WORK TASK: The string "Index" may appear in lines of the listing. Report each line where it does.

INFORMATION SUPPLIED:

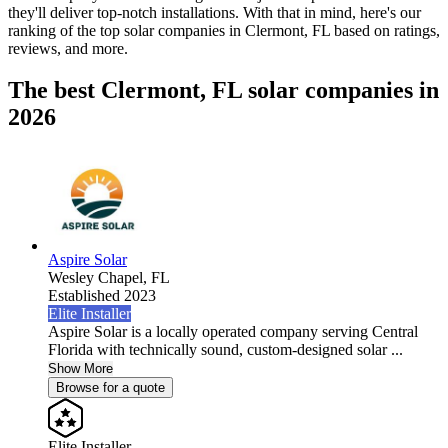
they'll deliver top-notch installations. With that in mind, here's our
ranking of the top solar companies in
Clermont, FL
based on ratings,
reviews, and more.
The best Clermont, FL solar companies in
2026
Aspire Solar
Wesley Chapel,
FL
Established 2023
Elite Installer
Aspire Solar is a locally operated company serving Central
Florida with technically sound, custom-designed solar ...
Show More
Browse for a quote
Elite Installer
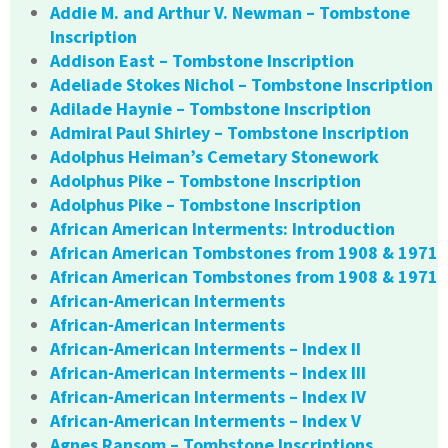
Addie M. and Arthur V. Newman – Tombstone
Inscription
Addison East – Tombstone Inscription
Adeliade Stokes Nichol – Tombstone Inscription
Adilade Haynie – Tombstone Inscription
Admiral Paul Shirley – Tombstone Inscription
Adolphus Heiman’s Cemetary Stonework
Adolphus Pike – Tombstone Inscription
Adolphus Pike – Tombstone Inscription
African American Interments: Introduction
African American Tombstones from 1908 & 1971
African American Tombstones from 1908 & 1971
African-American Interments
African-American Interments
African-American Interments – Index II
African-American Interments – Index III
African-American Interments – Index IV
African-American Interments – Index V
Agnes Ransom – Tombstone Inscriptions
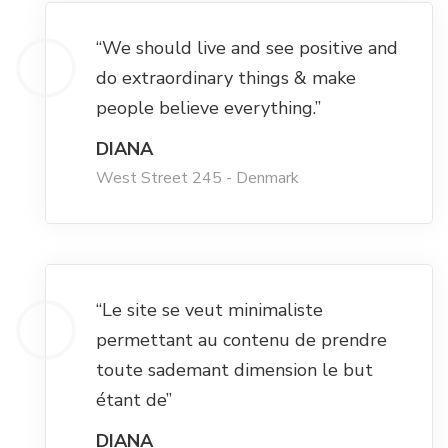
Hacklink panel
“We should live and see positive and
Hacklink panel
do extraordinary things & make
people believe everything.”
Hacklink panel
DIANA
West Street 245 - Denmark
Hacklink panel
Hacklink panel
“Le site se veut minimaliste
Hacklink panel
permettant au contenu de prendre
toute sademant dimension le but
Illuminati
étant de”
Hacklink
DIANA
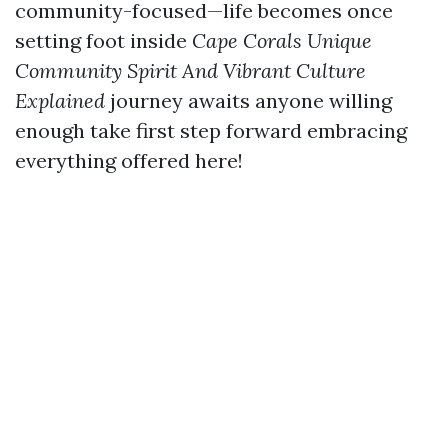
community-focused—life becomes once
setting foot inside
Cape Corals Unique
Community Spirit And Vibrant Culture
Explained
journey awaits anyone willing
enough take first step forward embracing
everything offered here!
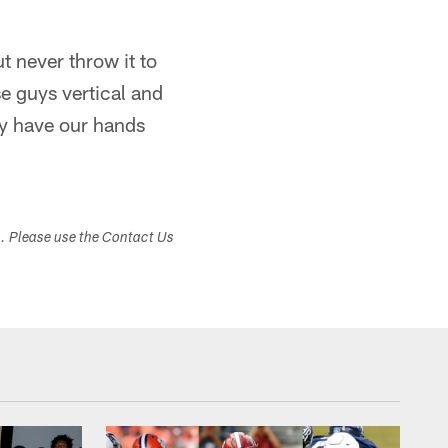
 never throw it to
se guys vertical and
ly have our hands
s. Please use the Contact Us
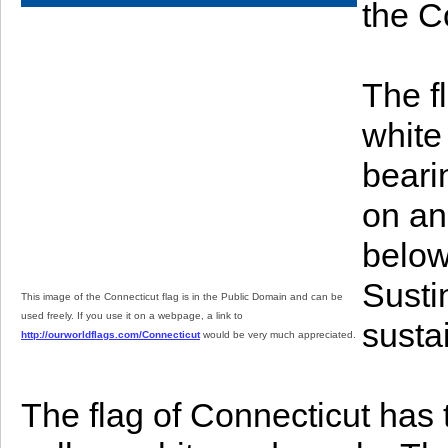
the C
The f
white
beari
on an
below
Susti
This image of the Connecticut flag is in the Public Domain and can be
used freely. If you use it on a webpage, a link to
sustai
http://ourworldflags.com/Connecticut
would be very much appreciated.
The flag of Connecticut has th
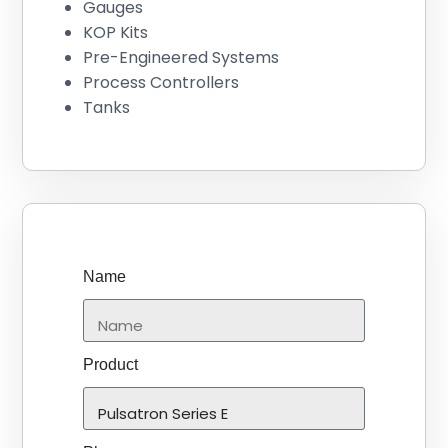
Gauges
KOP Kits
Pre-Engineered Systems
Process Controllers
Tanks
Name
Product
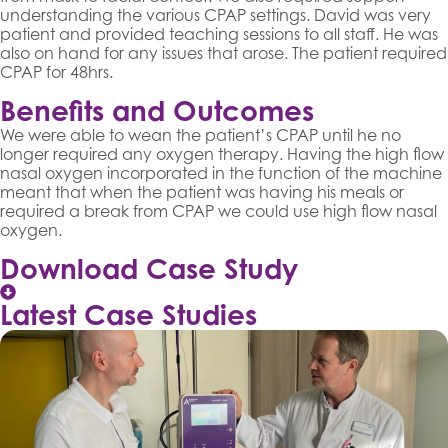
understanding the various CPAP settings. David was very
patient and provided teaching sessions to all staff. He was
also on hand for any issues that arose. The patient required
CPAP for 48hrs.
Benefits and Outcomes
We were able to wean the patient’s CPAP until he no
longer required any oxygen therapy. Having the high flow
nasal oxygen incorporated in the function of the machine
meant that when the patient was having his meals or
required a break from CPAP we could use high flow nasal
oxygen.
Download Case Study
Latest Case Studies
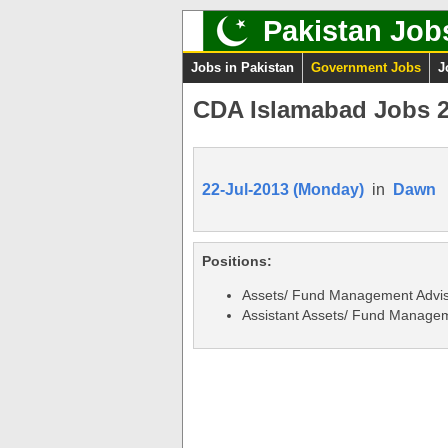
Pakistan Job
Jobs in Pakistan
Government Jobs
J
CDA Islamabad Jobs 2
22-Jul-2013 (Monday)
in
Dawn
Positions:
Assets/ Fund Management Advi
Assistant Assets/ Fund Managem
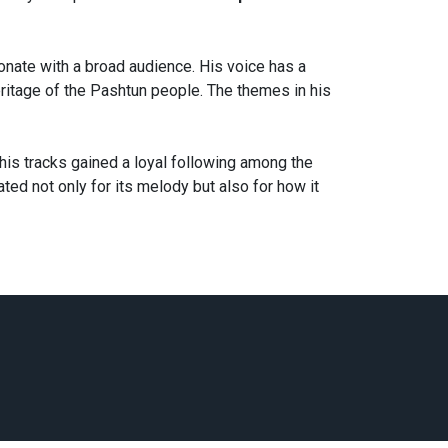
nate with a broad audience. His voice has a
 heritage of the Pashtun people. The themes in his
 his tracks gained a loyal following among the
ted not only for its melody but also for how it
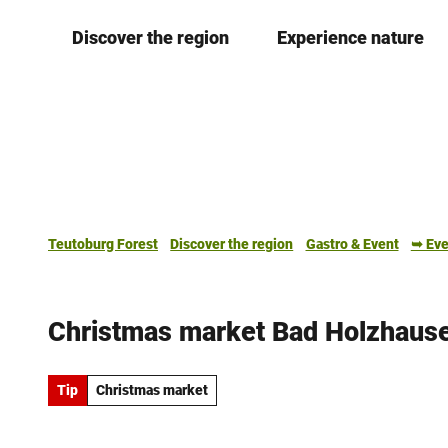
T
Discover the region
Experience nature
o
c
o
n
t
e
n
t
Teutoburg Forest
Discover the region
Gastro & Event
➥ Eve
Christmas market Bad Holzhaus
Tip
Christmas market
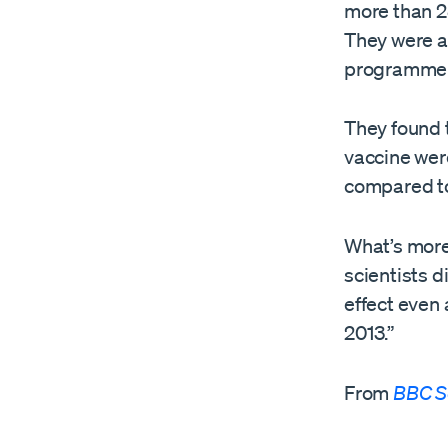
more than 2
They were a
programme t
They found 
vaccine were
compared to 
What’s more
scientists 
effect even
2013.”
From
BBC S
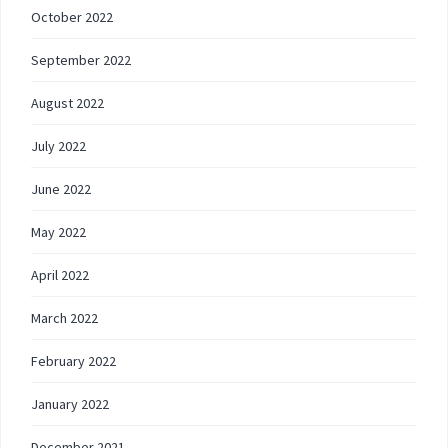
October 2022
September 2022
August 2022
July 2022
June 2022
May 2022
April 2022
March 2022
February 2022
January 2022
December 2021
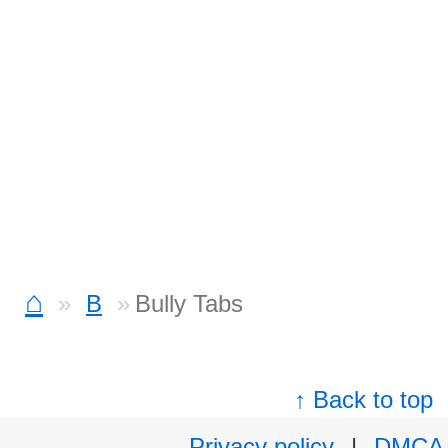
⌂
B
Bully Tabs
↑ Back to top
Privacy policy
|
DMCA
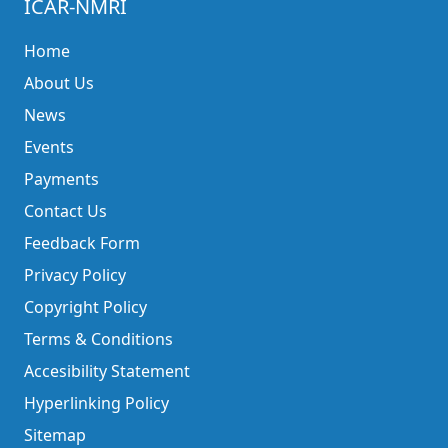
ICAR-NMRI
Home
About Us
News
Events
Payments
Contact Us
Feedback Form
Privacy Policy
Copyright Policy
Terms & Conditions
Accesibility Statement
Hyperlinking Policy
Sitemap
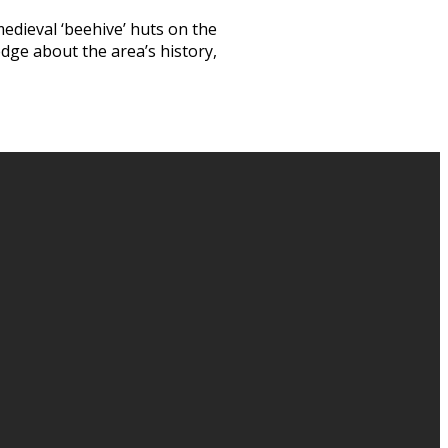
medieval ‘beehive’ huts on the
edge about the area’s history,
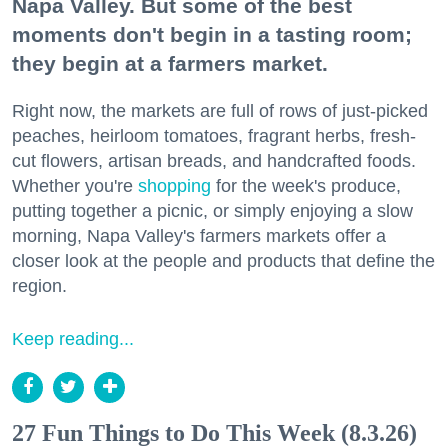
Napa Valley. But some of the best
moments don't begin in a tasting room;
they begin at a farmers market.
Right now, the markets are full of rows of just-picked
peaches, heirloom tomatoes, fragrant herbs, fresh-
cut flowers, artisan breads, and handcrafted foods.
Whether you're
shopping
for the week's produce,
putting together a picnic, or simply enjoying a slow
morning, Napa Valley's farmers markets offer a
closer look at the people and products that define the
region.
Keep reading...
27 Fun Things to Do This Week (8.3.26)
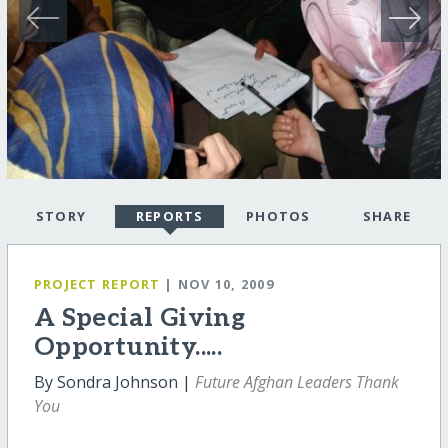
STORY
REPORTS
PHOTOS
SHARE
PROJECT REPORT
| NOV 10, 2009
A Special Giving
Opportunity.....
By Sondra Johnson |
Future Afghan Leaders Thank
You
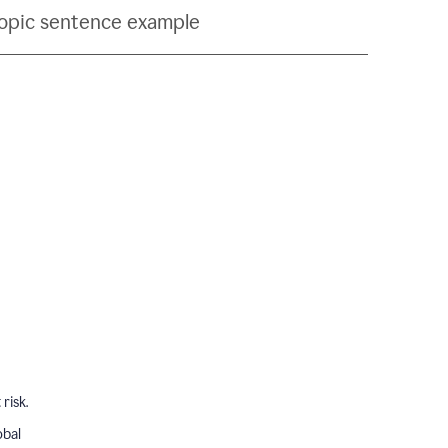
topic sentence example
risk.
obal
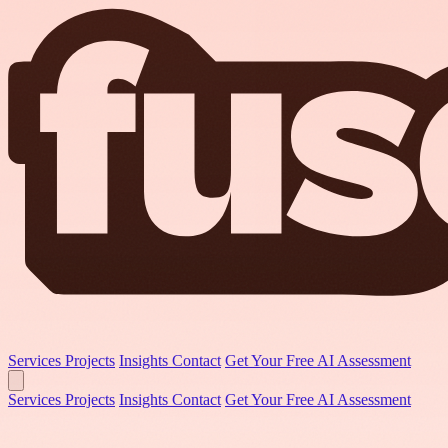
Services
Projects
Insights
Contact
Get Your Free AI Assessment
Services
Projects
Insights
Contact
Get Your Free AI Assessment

ANSWER BOX:
African-American Interments – Index II
African-American Interments – Index III
African-American Interments – Index IV
African-American Interments – Index V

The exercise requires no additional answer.